2.The application is supported on the grounds set out on the body of the application and on the affidavit sworn in support by Christine Cronchey dated February 16, 2021. The plaintiff opposed the defendant’s application vide a replying affidavit dated June 6, 2022 sworn by Joseph Muya Njiru a director of the Plaintiff Company Respondent.
3.The defendant in support of the application stated that it was the registered owner of land title Naivasha/Maraigushu Block 10/29 and had vide a Lease Agreement dated September 22, 2010 and registered on November 17, 2010 leased the suit property comprising a building (Longonot Ranch House) with living and other accommodation together with usual conveniences sitting on approximately 200 acres to the plaintiff. The Longonot House within the leased premises was on or about November 8, 2015 gutted down by fire prompting the plaintiff to cease paying rent and/or settling the accrued rent arrears as at the time the fire broke aggregating Kshs 2,299,487.84. The plaintiff instituted the instant suit vide a plaint dated July 28, 2016 together with an application for injunction to restrain the defendant/applicant from evicting or interfering with the plaintiff’s quiet possession of the leased premises pending determination of the suit. The Court on the May 17, 2017 delivered a Ruling on the application to the effect that the plaintiff could continue to be in use of the suit property on condition that the plaintiff paid all the accrued rent arrears in full before the fire and all the utility bills including water and power upto to the time of the Ruling and also the percentage proportion of rent certified as payable by a government Valuer from the date of the fire.
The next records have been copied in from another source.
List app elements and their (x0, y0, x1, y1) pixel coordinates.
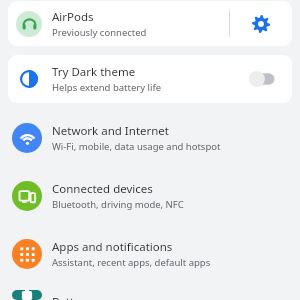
staticText: Helps extend battery life (52, 81, 162, 94)
staticText: Bluetooth, driving mode, NFC (52, 198, 184, 211)
button[interactable]: Try Dark theme toggle (234, 55, 292, 103)
staticText: AirPods (52, 9, 94, 25)
staticText: Wi-Fi, mobile, data usage and hotspot (52, 140, 221, 153)
button[interactable]: AirPods (8, 1, 292, 46)
staticText: Previously connected (52, 26, 147, 39)
button[interactable]: Apps and notifications (0, 237, 300, 271)
staticText: Apps and notifications (52, 239, 173, 255)
staticText: Network and Internet (52, 123, 170, 139)
button[interactable]: Network and Internet (0, 121, 300, 155)
button[interactable]: Battery (0, 290, 300, 300)
staticText: Battery (52, 294, 92, 300)
button[interactable]: Try Dark theme (8, 55, 292, 103)
staticText: Try Dark theme (52, 64, 136, 80)
staticText: Connected devices (52, 181, 153, 197)
staticText: Assistant, recent apps, default apps (52, 256, 211, 269)
button[interactable]: AirPods settings (230, 1, 292, 46)
button[interactable]: Connected devices (0, 179, 300, 213)
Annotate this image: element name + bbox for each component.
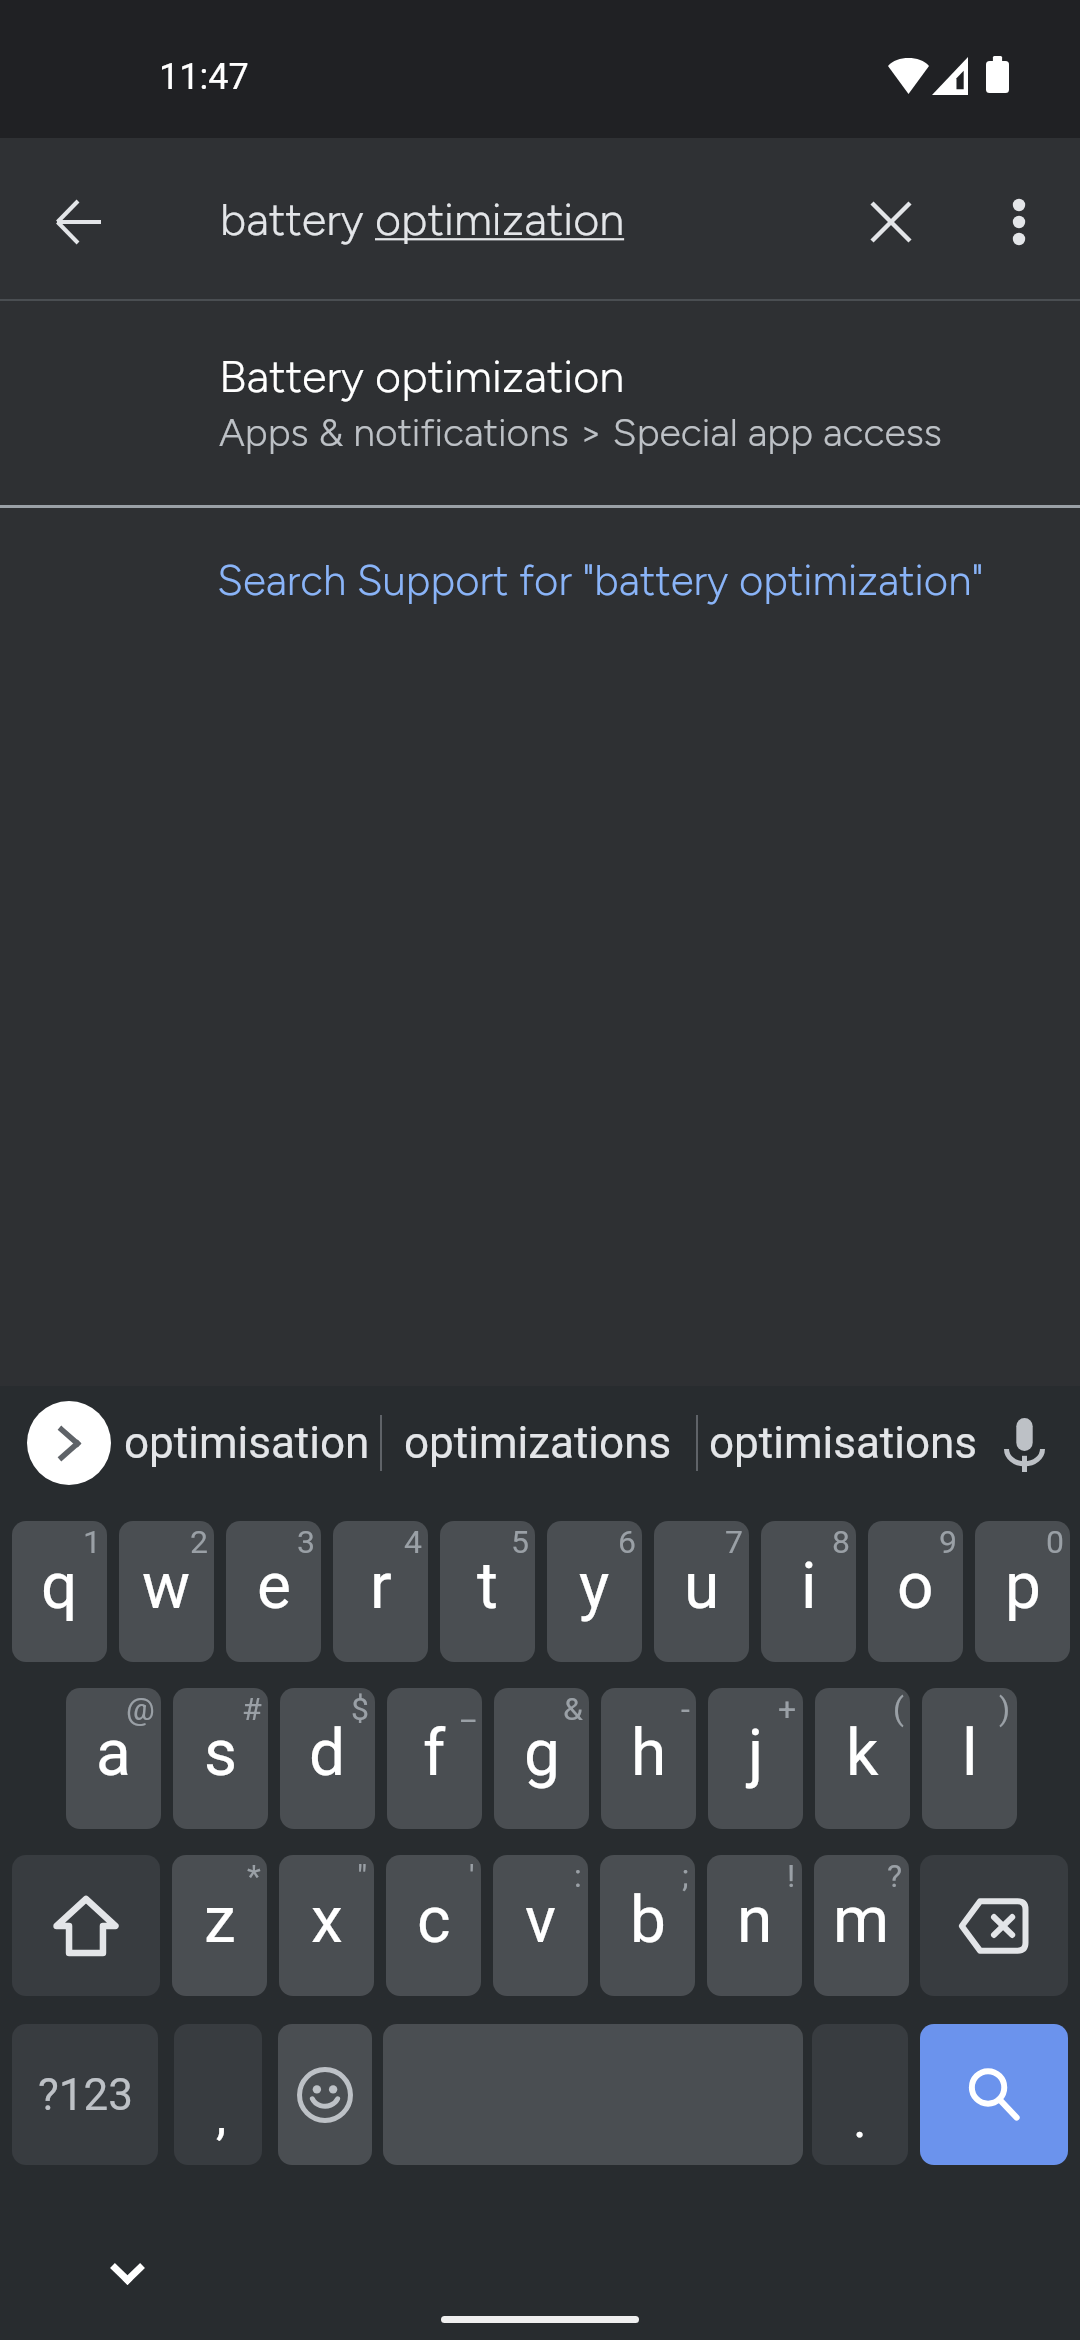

4.The defendant further contended that the plaintiff had in breach of the lease transferred and/or assigned the lease to a third party by transferring the majority of the shareholding to Africa Classic Limited which was in breach of Clause 1(bb) of the lease which provided that such action would entitle the defendant to re-enter into the premises and the lease would determine. The defendant in consequence stated that it served the plaintiff with notice to terminate the lease on account of breach of Clause 1(bb) and contended that the lease stood determined and therefore the substratum of the suit had disappeared with the consequence that the suit was unsustainable.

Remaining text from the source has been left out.